Right now, the need to write is the one wrenching the chain, even as I feel I have nothing TO write. The blank page is as annoying as it is intimidating. I can only write about having nothing to write about so often, and I've an ungodly number of entries over the years written about exactly that phenomenon.

Age. Aging is something I've been thinking about. Specifically, aging and the body and when it eventually catches up to us. When the bad habits of youth finally takes hold of our bodies and we, having half-believed ourselves to be immortal (as young people do), are suddenly confronted by our own lives.

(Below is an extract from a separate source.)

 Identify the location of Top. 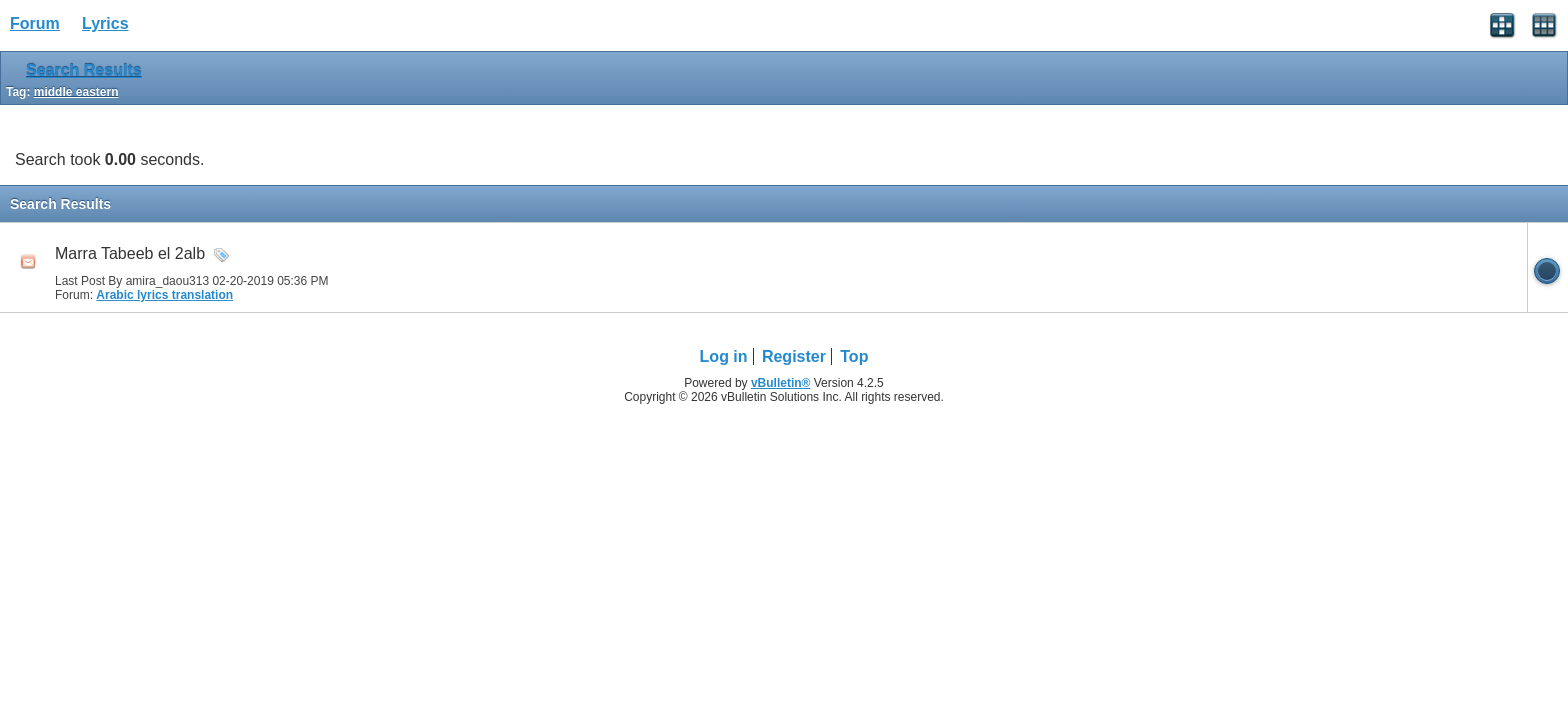 (854, 356).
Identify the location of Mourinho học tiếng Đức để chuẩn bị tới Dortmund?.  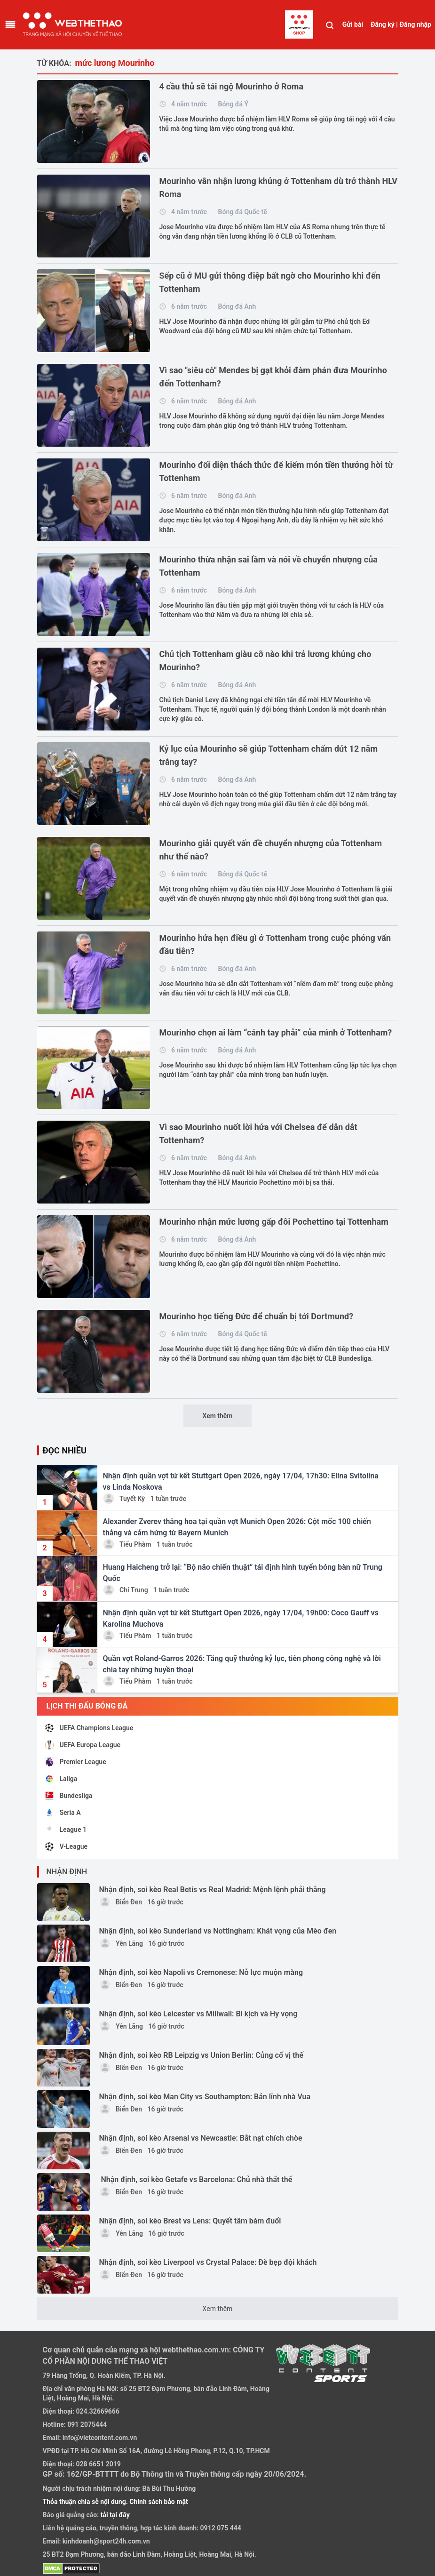 (256, 1316).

I am 35. My friends, and my friend's friends, are also in their mid-30's. One by one, I either see or hear of someone in those circles becoming sick. Diabetes and other weight related issues are the majority of what's landing on these people. There are a few others who got sick like me, who just landed on bad genetics. But either way, it is astounding to me that all at once, a ton of us are facing severe bodily consequences.

What is it about the mid-30's that does that? Regardless of how one gets so sick, the leading theme to it all seems to be age. It's got me a little befuddled. I'd always thought of diabetes or cancer or other such things that happen to older people, like people in their 40's and 50's.

Maybe it's just a case of not wanting to admit that 35 isn't actually as young as I want to think it is, and that I actually AM the age that these things happen in. It wouldn't be the first time a person didn't want to admit that they are, indeed, old.

I remember being 17 years old and wondering what my 30's would bring. It seemed so far away. Anyone over 20 was considered older and anyone over 30 was simply considered old. Certainly I had no way of knowing that I would have lupus sprung on me, or that the various trappings of adulthood (such as divorce, finding and losing jobs, etc) would be so prominent.

But now being in my mid-30's, and seventeen years old seeming as equally far away now as 30 did then, I wonder...what is about the mid-30's that is making us all so sick at once?

I wonder what things will be like when I am 50. And I wonder if it will be the same as here, simply with different problems. I imagine it will be. Time is time and it does what it does.

For today, I guess that has to be enough.